Konfusion der Provinz eingefangen: Rocko Schamoni in "Dorfpunks" Bild: dpa

"Wir werden das größte Sprechtheater im deutschsprachigen Raum auf eine Kasperbude runterbrechen", droht Heinz Strunk im weißen Kostüm aus Babuschka-Bluse, weißer Strumpfhose und Tennisröckchen, im linken Arm eine Rocko-Marionette, im rechten Arm eine Rocko-Marionette. Deckungsgleich seine Kollegen Jacques Palminger und Rocko Schamoni. In der Drohung dieser Hydra liegt fast ein bisschen Hoffnung, denn "Dorfpunks", der Kolportagepunkroman von Studio-Braun-Kollege Rocko Schamoni, gehört bisher nicht zum Klassikerrepertoire an deutschen Bühnen. Schamoni gab zu verstehen, Punk am Staatstheater würde es mit ihm auch nicht geben. Dass die "Kaderschmiede des psychedelischen Humors" (Studio Braun über Studio Braun) für die Theaterpremiere von "Dorfpunks" im Kollektiv auftritt, gemeinsam Regie führt, in wechselnde Rollen schlüpft und sich durch weitere Freunde, wie den Musiker Erobique, die Sängerin Rica Blunk und die Kostümdesignerin Dorle Bahlburg, Unterstützung holt, ist auch ein Sicherheitsventil gegen personenfixierte Hochkultur-Mechanismen. Trotzdem haben Studio Braun am Schauspielhaus bereits erfolgreich gearbeitet, ihre Operette "Phoenix, wem gehört das Licht?" (nach Heinz Strunks Roman "Fleisch ist mein Gemüse") wurde bejubelt. Auch die Premiere von "Dorfpunks - Die Blüten der Gewalt" ist seit Wochen ausverkauft. Abonnentenpublikum, Kulturschickeria, Popvögel und ganzen Busladungen aus Lütjenburg, der ländlichen Heimat von Rocko Schamoni, hatten sich zur Premiere eingefunden.
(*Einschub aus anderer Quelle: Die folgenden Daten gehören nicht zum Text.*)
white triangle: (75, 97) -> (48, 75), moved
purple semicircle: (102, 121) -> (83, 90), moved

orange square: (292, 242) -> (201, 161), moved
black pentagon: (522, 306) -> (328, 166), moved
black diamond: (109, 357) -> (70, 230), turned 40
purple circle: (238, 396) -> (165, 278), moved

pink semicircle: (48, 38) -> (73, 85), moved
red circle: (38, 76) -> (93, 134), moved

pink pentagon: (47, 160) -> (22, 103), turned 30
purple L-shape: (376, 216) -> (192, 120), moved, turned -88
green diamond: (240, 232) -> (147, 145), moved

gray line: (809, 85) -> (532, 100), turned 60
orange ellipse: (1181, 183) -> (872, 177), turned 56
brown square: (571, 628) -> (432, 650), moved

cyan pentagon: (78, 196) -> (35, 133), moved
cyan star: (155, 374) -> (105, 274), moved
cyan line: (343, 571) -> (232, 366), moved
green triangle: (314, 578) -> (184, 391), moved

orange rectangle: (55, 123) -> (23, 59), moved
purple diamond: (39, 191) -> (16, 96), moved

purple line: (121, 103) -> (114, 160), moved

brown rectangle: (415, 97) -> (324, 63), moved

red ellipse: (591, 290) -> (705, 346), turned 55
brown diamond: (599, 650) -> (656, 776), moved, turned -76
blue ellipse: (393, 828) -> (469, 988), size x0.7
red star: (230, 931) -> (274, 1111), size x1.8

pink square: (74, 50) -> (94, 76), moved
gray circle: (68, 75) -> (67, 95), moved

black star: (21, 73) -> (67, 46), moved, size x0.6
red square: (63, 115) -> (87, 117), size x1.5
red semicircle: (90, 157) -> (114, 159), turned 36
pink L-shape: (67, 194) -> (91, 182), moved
Sören (Felix Kramer) lungert zusammen mit seinen Kumpels Torben, Urte und Malte im verklinkerten Dorfzentrum herum. Sie pinkeln in Blumenrabatten, werfen Müll weg und prügeln sich mit Altvorderen. Privat lässt sich Sören aber noch von seiner Mutter (Heinz Strunk im Strickkleid) und seiner Töpferlehrerin (Heinz Strunk) gängeln. Er hat Versagensängste und ist den gleichaltrigen Frauen gegenüber indifferent. Zwischen "Famila"-Kaufladen und Sportgeschäft bekommt er beim Leckbiersaufen "Bruce-Lee-Visionen". Dann wird aus dem Töpferlehrling "Paco, die Lusche", der saxofonspielende Supersäusler Paco De Lucia und das ganze Dorf gibt sich entfesselt dem Discobeat hin. In "Dorfpunks" ist die große Konfusion in der Provinz eingefangen. Songs aus der Hitparade stehen neben linksradikalem Protestgut, vor der Modelleisenbahn-Kulisse (Bühne: Damian Hitz) wird Speed gezogen. "Anarchos, hieß die Losung der Hellenen", deklamiert eine Punk-Affen-Marionette und schneidet Sören und seinen Kumpels die Haare ab. Die gründen die Band "Scheiße aus Lütjenburg" und tauchen ab in eine finstere Waldwelt unter einer Autobahnbrücke. Zwischendurch noch etwas Matthias Rust und die Wikingergräber an der B 75, fertig ist die Laube.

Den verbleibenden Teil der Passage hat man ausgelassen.